Kubernetes can autoscale containerized applications as for the workload and ensure optimal utilization of cloud resources. Kubernetes also greatly simplifies the process of deployment operations. With Kubernetes, however complex an operation is, it could be performed reliably by executing a couple of commands at the most.
03:19
Nikita: That’s great. Mahendra, can you tell us a bit about the architecture and main components of Kubernetes?
Mahendra: The Kubernetes cluster has two main components. One is the control plane, and one is the data plane. The control plane hosts the components used to manage the Kubernetes cluster. And the data plane basically hosts all the worker nodes that can be virtual machines or physical machines.
These worker nodes basically host pods which run one or more containers. The containers running within these pods are making use of Docker images, which are managed within the image registry. In case of OCI, it is the container registry.
03:54
Lois: Mahendra, you mentioned nodes and pods. What are nodes?
Mahendra: It is the smallest unit of computing hardware within the Kubernetes. Its work is to encapsulate one or more applications as containers. A node is a worker machine that has a container runtime environment within it.
04:10
Lois: And pods?
Mahendra: A pod is a basic object of Kubernetes, and it is in charge of encapsulating containers, storage resources, and network IPs. One pod represents one instance of an application within Kubernetes. And these pods are launched in a Kubernetes cluster, which is composed of nodes. This means that a pod runs on a node but can easily be instantiated on another node.
04:32
Nikita: Can you run multiple containers within a pod?
Mahendra: A pod can even contain more than one container if these containers are relatively tightly coupled. Pod is usually meant to run one application container inside of it, but you can run multiple containers inside one pod. Usually, it is only the case if you have one main application container and a helper container or some sidecar containers that has to run inside of that pod.

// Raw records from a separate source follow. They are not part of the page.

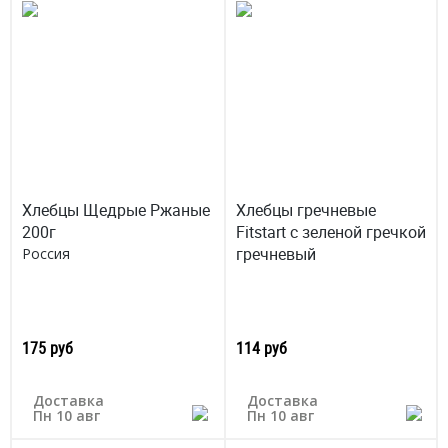
Хлебцы Щедрые Ржаные
Хлебцы гречневые
200г
Fitstart с зеленой гречкой
гречневый
Россия
175 руб
114 руб
Доставка
Доставка
Пн 10 авг
Пн 10 авг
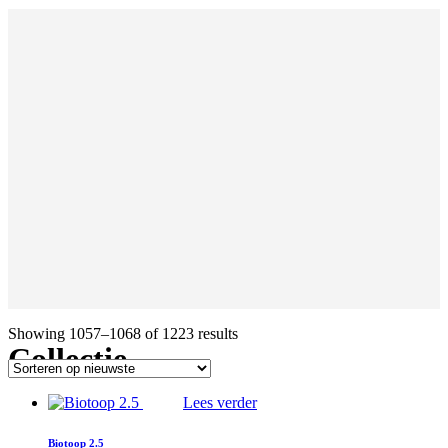
Showing 1057–1068 of 1223 results
Collectie
Lees verder
Biotoop 2.5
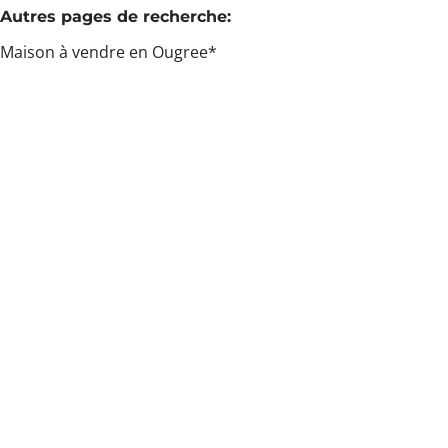
Autres pages de recherche
:
Maison à vendre en Ougree*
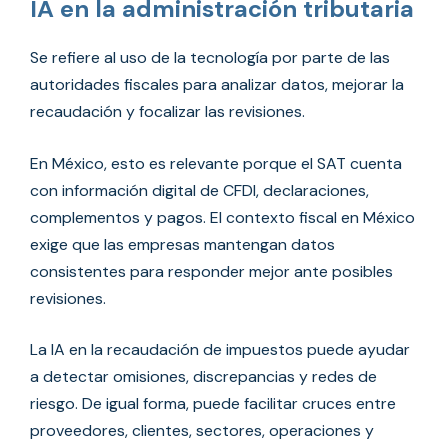
IA en la administración tributaria
Se refiere al uso de la tecnología por parte de las
autoridades fiscales para analizar datos, mejorar la
recaudación y focalizar las revisiones.
En México, esto es relevante porque el SAT cuenta
con información digital de CFDI, declaraciones,
complementos y pagos. El contexto fiscal en México
exige que las empresas mantengan datos
consistentes para responder mejor ante posibles
revisiones.
La IA en la recaudación de impuestos puede ayudar
a detectar omisiones, discrepancias y redes de
riesgo. De igual forma, puede facilitar cruces entre
proveedores, clientes, sectores, operaciones y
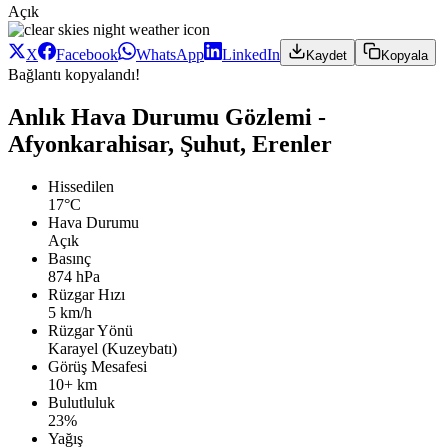
Açık
X
Facebook
WhatsApp
LinkedIn
Kaydet
Kopyala
Bağlantı kopyalandı!
Anlık Hava Durumu Gözlemi -
Afyonkarahisar, Şuhut, Erenler
Hissedilen
17°C
Hava Durumu
Açık
Basınç
874 hPa
Rüzgar Hızı
5 km/h
Rüzgar Yönü
Karayel (Kuzeybatı)
Görüş Mesafesi
10+ km
Bulutluluk
23%
Yağış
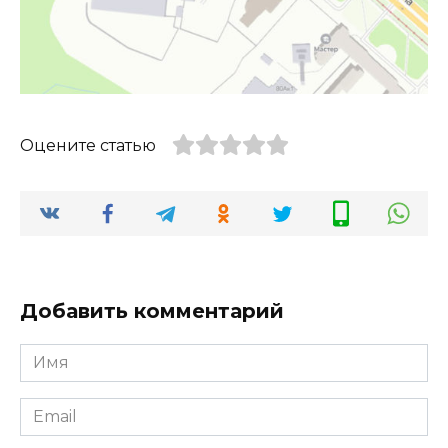
Оцените статью
Добавить комментарий
Имя
*
Email
*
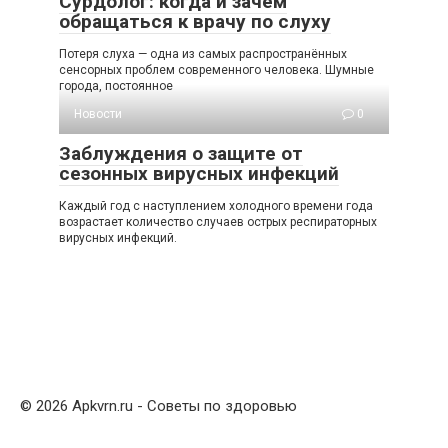
Сурдолог: когда и зачем
обращаться к врачу по слуху
Потеря слуха — одна из самых распространённых
сенсорных проблем современного человека. Шумные
города, постоянное
Новости
0
Заблуждения о защите от
сезонных вирусных инфекций
Каждый год с наступлением холодного времени года
возрастает количество случаев острых респираторных
вирусных инфекций.
© 2026 Apkvrn.ru - Советы по здоровью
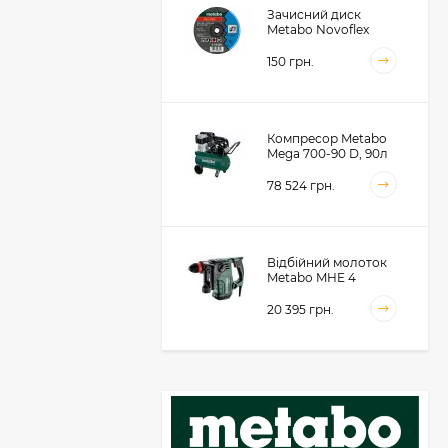
Зачисний диск
Metabo Novoflex
230x6.0х22, сталь
(616468000)
150 грн.
Компресор Metabo
Mega 700-90 D, 90л
(601542000)
78 524 грн.
Відбійний молоток
Metabo MHE 4
(600812500)
20 395 грн.
Акумуляторний
фрезер для обробки
металевих крайок
Metabo KFMVB 18 LTX
50 104 грн.
BL 4 RF, 18В, каркас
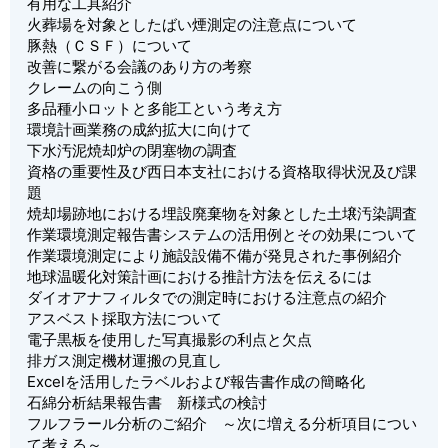
有用な工具紹介
火葬場を対象としたばい煙測定の注意点について
豚熱（ＣＳＦ）について
改善に繋がる会議のあり方の考察
クレームの向こう側
多品種小ロットと多能工という考え方
環境計画業務の成約拡大に向けて
下水汚泥焼却炉の閉塞物の調査
資格の重要性及び西日本支社における資格取得状況及び課
題
焼却場跡地における埋設廃棄物を対象とした土壌汚染調査
作業環境測定報告書システムの活用例とその効果について
作業環境測定により施設設備不備が発見された事例紹介
地球温暖化対策計画における推計方法を伝えるには
ダイオアナフィルタでの測定時における注意点の紹介
アスベスト採取方法について
電子黒板を使用した写真撮影の利点と欠点
排ガス測定機材運搬の見直し
Excelを活用したラベルおよび報告書作成の簡略化
石綿分析結果報告書 新様式の検討
フルフラール分析のご紹介 ～次に増える分析項目につい
て考える～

Every pod is assigned a unique private IP address, using which the pods can communicate with one another. Pods are meant to be ephemeral, which means they die easily. And if they do, upon re-creation, they are assigned a new private IP address. In fact, Kubernetes can scale a number of these pods to adapt for the incoming traffic, consequently creating or deleting pods on demand.
Kubernetes guarantees the availability of pods and replicas specified, but not the liveliness of each individual pod. This means that other pods that need to communicate with this application or component cannot rely on the underlying individual pod's IP address.
05:35
Lois: So, how does Kubernetes manage traffic to this indecisive number of pods with changing IP addresses?
Mahendra: This is where another component of Kubernetes called services comes in as a solution. A service gets allocated a virtual IP address and lives until explicitly destroyed. Requests to the services get redirected to the appropriate pods, thus the services of a stable endpoint used for inter-component or application communication.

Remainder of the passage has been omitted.